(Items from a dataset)
+++
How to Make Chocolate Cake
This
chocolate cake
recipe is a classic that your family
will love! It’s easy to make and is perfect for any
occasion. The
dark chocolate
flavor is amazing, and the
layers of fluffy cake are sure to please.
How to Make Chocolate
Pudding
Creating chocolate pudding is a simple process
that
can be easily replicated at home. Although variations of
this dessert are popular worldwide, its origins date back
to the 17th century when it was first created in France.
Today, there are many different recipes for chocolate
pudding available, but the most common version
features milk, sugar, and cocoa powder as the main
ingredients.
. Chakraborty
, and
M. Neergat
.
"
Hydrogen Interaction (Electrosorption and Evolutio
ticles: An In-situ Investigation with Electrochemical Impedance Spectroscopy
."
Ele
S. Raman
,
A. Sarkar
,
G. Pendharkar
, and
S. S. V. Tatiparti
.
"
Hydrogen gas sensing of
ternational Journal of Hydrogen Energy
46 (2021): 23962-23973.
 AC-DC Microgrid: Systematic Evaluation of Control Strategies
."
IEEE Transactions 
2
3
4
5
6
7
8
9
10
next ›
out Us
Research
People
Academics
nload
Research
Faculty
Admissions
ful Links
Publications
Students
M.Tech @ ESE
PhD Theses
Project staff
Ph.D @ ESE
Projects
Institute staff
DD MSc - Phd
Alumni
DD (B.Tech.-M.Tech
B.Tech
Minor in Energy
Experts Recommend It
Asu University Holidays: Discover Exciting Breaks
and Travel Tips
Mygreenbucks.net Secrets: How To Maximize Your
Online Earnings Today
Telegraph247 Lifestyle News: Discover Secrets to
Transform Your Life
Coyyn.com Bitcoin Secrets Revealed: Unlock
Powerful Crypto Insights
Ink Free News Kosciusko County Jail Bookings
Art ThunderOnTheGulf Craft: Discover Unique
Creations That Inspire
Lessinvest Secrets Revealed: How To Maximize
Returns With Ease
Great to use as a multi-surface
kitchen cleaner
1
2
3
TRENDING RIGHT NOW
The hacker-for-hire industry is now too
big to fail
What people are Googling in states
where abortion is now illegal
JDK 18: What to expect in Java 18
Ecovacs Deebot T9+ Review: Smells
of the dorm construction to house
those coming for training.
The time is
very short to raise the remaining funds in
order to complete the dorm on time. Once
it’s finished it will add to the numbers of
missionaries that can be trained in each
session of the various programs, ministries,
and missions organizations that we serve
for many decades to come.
+++
What to work on
If a line comes after the one that contains "can be easily", leave it out; return every line of the entries up to that point exactly, starting with the first, with that line included.

Output of the exercise
How to Make Chocolate Cake
This
chocolate cake
recipe is a classic that your family
will love! It’s easy to make and is perfect for any
occasion. The
dark chocolate
flavor is amazing, and the
layers of fluffy cake are sure to please.
How to Make Chocolate
Pudding
Creating chocolate pudding is a simple process
that
can be easily replicated at home. Although variations of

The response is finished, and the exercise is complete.